Just stop here if you have tickets to Rigoletto. If you plan to see it later in life I am sure you'll forget this blog post by then.
I went to Wikipedia the afternoon before I went to see Rigoletto and my eyes went to the words "when his daughter is murdered." Damn! Self-spoiled. I shut down Wikipedia immediately.
Then, during the opera, the daughter, Gilda, opened her mouth to sing, and I was horrified, because the singing was so gorgeous, and then she was going to be murdered any minute. So I spent the whole time poised for her murder (and there are many opportunities). I should not have worried, because she is murdered in the penultimate scene, and then we discover she isn't quite dead yet and she almost sings the very last line.

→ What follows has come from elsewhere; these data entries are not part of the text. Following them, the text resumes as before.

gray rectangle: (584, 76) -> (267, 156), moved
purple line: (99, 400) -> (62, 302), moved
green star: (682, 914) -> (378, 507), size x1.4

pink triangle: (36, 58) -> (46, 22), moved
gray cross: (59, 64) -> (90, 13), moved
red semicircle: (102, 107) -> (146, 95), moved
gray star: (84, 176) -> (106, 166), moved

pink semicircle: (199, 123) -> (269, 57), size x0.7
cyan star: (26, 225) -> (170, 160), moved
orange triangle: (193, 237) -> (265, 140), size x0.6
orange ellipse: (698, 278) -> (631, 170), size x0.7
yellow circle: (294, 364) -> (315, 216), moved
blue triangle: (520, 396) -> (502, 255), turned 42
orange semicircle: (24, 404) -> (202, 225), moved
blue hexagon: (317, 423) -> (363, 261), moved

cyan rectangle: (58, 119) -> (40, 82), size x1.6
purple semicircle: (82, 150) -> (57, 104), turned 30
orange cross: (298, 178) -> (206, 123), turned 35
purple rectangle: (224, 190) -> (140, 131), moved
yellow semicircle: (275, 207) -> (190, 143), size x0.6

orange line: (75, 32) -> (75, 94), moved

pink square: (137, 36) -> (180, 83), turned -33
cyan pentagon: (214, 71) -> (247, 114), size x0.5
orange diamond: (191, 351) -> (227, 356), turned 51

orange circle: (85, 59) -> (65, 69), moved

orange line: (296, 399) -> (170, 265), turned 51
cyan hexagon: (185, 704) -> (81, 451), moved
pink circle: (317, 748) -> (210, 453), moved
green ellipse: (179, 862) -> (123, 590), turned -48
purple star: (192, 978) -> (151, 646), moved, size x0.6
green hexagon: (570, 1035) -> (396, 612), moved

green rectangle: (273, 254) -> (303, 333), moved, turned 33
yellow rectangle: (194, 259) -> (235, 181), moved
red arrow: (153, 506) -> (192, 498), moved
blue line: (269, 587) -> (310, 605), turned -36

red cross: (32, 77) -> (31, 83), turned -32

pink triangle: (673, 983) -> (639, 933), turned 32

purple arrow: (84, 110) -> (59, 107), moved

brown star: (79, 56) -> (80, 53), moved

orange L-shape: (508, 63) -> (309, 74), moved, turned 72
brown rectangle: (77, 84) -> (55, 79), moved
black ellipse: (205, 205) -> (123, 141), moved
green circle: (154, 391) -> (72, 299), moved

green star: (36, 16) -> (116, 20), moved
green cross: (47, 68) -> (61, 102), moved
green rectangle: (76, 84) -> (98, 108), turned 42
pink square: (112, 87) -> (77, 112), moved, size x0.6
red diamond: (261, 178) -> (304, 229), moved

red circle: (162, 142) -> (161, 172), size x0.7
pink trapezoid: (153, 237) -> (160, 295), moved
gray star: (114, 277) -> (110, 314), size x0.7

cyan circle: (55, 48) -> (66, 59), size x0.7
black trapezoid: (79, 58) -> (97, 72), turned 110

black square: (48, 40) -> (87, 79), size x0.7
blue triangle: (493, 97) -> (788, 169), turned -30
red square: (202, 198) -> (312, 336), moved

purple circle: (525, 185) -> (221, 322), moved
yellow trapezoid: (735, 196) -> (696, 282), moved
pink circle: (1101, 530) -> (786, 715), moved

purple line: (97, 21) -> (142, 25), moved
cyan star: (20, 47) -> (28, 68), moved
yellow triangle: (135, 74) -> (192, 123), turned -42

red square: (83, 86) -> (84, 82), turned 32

If she hadn't sung so well I would have wanted her dead long before then, because she is infuriatingly stupid. Falls in love with the Duke while he's impersonating a student. "I love him!" She continues being in love with him ("But ah luv him" she warbles incessantly) for the rest of the opera, even though he is proven to be a man whore who thinks women are fickle. (Fickle, as he sings in the aria everyone knows:
... which ends up being a satisfying plot point.)
As for plot: our Duke was hefty and our Gilda was wee, and there is no way Rigoletto could confuse one for the other, even if they were in a sack.
So, it's hard to say if I preferred Rigoletto to Marriage of Figaro. I preferred the singing in Rigoletto, but I didn't want to shake everyone in Marriage of Figaro.